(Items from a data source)
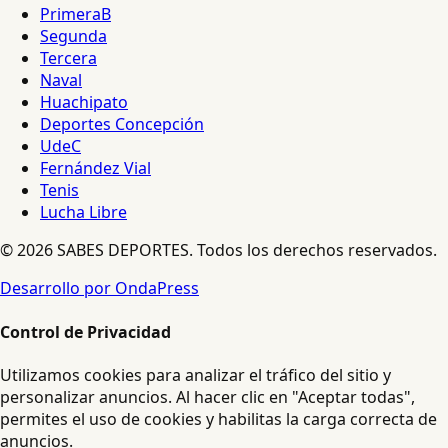
PrimeraB
Segunda
Tercera
Naval
Huachipato
Deportes Concepción
UdeC
Fernández Vial
Tenis
Lucha Libre
© 2026 SABES DEPORTES. Todos los derechos reservados.
Desarrollo por OndaPress
Control de Privacidad
Utilizamos cookies para analizar el tráfico del sitio y
personalizar anuncios. Al hacer clic en "Aceptar todas",
permites el uso de cookies y habilitas la carga correcta de
anuncios.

Prompt:
Copy each line exactly, beginning at the one with "Utilizamos cookies para" and stopping after the last line of the entries. Include nothing else.

Response:
Utilizamos cookies para analizar el tráfico del sitio y
personalizar anuncios. Al hacer clic en "Aceptar todas",
permites el uso de cookies y habilitas la carga correcta de
anuncios.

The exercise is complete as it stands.